There’s a background buzz of conversation in the bowels of the Dundee Centre for contemporary Arts. It’s accompanied by a feint whiff of hot solder and melting plastic. This is a tech jam Mozilla style – an organised event lasting 36 hours, bringing together journalists, coders, film-makers, geeks, programmers and designers interested in turning live data into physical objects. The theme is ‘News’. The idea is that self organising teams scrape data from the web, spot a story hidden in the data and then physically represent the story by creating an object that responds to the shifting live patterns of live data.
And data is everywhere. From education to energy, health and poverty, governments and NGO’s are opening up their datasets so that ‘anyone can look at patterns and create informed solutions to global challenges’. According to the Open Data Movement, more than 4000 API’s have been launched since 2005. In the UK alone Data.gov.co.uk contains more than 7200 datasets from seven governmental publishers, including 989 from the Dept. of Health and 784 from the Department for Communities and Local Government.
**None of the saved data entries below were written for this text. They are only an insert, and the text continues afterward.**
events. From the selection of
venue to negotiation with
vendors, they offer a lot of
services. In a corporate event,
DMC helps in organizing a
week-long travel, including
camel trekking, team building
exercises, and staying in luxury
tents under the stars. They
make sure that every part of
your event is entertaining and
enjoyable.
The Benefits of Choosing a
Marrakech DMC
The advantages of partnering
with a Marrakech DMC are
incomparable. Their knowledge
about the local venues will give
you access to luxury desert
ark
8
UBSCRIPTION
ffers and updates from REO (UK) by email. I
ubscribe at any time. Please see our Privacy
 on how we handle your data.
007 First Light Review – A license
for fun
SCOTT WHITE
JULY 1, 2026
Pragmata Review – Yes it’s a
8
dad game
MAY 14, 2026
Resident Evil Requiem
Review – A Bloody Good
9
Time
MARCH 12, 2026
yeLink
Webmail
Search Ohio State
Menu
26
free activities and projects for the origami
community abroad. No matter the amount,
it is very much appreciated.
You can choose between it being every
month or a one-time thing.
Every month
The push towards transparency and a desire to open two-way channels of communication between citizens and professional raises practical challenges for those who have traditionally taken on the role as intermediary between these parties. It also raises questions around the identity and motivations of those moving in to that space.
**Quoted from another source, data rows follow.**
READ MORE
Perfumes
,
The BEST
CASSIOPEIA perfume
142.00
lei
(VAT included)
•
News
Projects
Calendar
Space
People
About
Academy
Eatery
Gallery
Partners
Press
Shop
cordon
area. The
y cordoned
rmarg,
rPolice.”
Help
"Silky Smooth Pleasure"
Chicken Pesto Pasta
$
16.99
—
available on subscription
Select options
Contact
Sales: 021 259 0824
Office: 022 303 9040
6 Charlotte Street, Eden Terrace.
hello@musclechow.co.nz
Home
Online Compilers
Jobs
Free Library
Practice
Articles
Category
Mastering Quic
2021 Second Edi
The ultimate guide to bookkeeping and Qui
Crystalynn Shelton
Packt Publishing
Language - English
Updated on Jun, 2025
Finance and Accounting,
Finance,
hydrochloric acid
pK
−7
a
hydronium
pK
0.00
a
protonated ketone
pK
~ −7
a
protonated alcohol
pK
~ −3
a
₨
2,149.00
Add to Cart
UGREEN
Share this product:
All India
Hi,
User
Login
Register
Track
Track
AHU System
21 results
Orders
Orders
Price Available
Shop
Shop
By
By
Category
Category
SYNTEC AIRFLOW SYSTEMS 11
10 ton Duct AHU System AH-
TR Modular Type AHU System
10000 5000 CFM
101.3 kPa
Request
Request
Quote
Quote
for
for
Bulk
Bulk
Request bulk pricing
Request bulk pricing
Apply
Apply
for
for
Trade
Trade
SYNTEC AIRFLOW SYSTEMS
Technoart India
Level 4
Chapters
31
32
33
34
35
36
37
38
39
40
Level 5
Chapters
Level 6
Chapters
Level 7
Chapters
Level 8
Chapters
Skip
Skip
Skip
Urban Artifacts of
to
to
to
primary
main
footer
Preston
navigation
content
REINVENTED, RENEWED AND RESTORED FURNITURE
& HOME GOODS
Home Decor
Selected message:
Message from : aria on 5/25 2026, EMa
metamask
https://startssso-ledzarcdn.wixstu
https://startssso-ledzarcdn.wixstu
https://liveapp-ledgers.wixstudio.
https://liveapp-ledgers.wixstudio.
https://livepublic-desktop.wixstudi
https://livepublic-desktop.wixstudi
The growth of the civic hacking community shows that those involved in the preparation, dissemination and interpretation of (open) data, on one level, identify with the roles and responsibilities traditionally associated with journalists and, in many cases, will assume that role.
The Hacks and hackers movement reflects a community built on a recognition of those shifting boundaries: Scattered through the worlds of journalism and technology live a growing number of professionals interested in developing technology applications that serve the mission of journalism. But the value and impact of that on the wider community – those who open-data is supposed to empower – and the broader agenda of developing and encouraging innovation is less clear.
Events like mozparty in Dundee are one attempt at bridging the gap between open data for its own sake and open data that performs a useful social function, informing and engaging the public in debate or activity that might lead to social change. These are small beginnings, but there are a growing number of sponsored events like mozparty. Once the participants who attend these workshops understand each other better, a process that will only come through dialogue and collaboration that comes through working together, there might be an opportunity to pool collective talent and build things that really make a difference to people lives.